Find and copy each line of the records where the string "oder" shows up.

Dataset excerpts
□ □ □ □
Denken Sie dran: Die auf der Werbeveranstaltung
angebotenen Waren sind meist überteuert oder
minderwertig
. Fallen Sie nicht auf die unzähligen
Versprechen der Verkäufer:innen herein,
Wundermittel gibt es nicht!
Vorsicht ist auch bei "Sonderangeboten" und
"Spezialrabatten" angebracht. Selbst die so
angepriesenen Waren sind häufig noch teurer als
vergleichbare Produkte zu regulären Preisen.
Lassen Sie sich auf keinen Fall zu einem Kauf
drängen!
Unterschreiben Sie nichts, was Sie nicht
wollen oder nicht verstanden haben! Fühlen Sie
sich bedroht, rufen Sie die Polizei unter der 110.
□ □ □ □
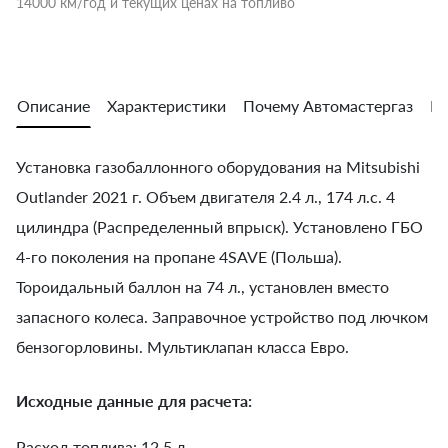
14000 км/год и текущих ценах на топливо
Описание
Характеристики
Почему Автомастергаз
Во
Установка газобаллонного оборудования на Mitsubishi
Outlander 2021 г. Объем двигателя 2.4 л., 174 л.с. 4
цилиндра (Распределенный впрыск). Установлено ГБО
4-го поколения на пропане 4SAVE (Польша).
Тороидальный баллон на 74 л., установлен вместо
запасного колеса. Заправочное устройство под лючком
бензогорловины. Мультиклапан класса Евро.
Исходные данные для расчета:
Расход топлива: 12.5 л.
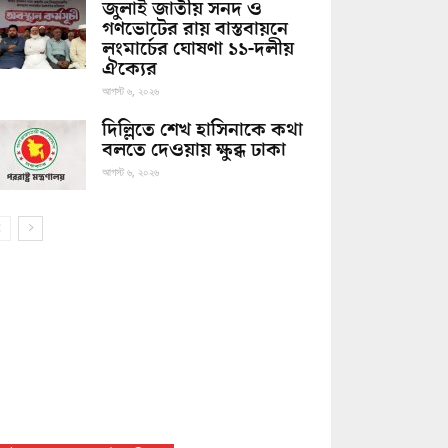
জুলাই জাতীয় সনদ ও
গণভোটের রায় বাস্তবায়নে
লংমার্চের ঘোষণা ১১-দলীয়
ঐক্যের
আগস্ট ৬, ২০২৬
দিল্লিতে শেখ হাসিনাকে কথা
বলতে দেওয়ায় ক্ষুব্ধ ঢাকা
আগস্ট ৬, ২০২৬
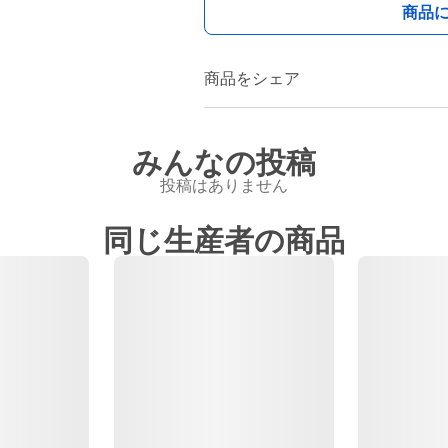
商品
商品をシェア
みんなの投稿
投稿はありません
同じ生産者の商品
□ □ □ □
Written answer:
angebotenen Waren sind meist überteuert oder
wollen oder nicht verstanden haben! Fühlen Sie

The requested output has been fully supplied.